3. Sympathetic Blockade: Stellate ganglion blocks (for the upper extremity) or lumbar sympathetic blocks (for the lower extremity) serve both diagnostic and therapeutic roles. They interrupt the aberrant sympathetic reflex arc, providing a window of pain relief to facilitate intensive physical therapy.
4. Intravenous Regional Blockade (Bier Block): Utilizing agents such as guanethidine or reserpine to deplete peripheral norepinephrine stores, though availability and use vary by region.
5. Neuromodulation: In refractory cases, spinal cord stimulation or peripheral nerve stimulation may be indicated.

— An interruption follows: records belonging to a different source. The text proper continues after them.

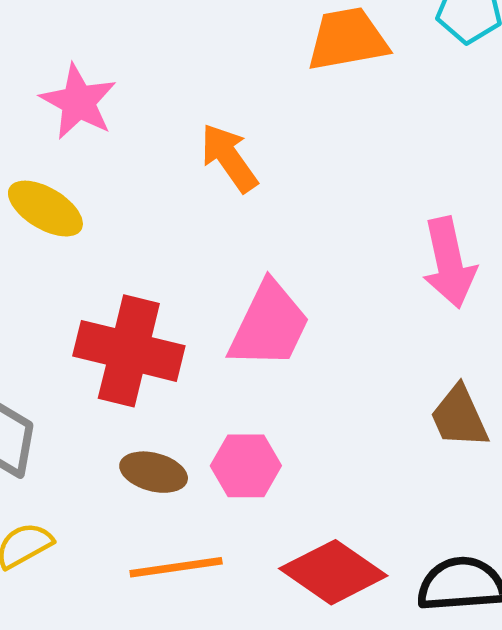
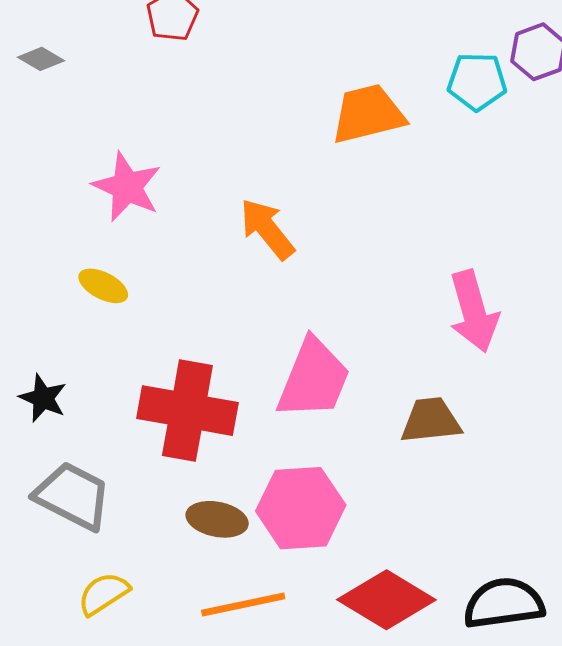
yellow ellipse: (45, 209) -> (103, 286), size x0.7
brown trapezoid: (459, 417) -> (431, 420), moved, turned 112
pink hexagon: (246, 466) -> (301, 508), size x1.4

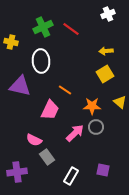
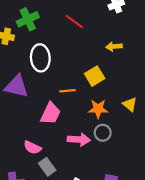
green cross: (43, 27) -> (28, 19), moved
yellow square: (105, 74) -> (95, 76), moved
orange line: (65, 90) -> (68, 91), turned -40
pink arrow: (75, 133) -> (79, 140), turned 48

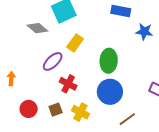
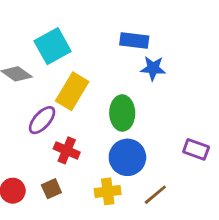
blue star: (144, 32) -> (153, 68), moved
yellow rectangle: (75, 43) -> (72, 91), size x1.4
yellow cross: (80, 112) -> (108, 191), moved, turned -30

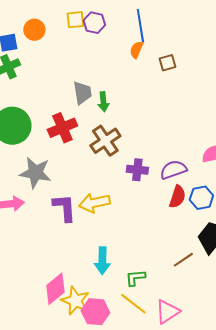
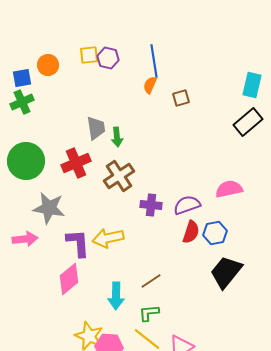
brown line: (183, 260) -> (151, 281), moved
pink diamond: (55, 289) -> (69, 279), moved

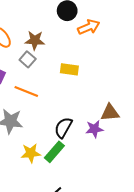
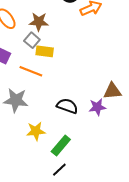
yellow rectangle: (69, 69) -> (45, 51), moved
black semicircle: (63, 128) -> (67, 106), turned 80
green rectangle: (54, 152) -> (61, 146), moved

Clinical Pearl: Surgical intervention on an extremity actively afflicted by CRPS is strictly contraindicated unless a discrete, surgically correctable trigger (e.g., a compressive neuroma or retained foreign body) is definitively identified. Surgery in the presence of active CRPS will almost universally exacerbate the syndrome.

Conclusion

The operative management of peripheral nerve injuries is a testament to the intersection of meticulous surgical technique and applied neurobiology. By adhering to the principles of tension-free microsurgical coaptation, respecting intraneural topography, and maintaining a high index of suspicion for complications such as CRPS, the orthopaedic surgeon can optimize functional recovery and restore quality of life to patients suffering from these profound injuries.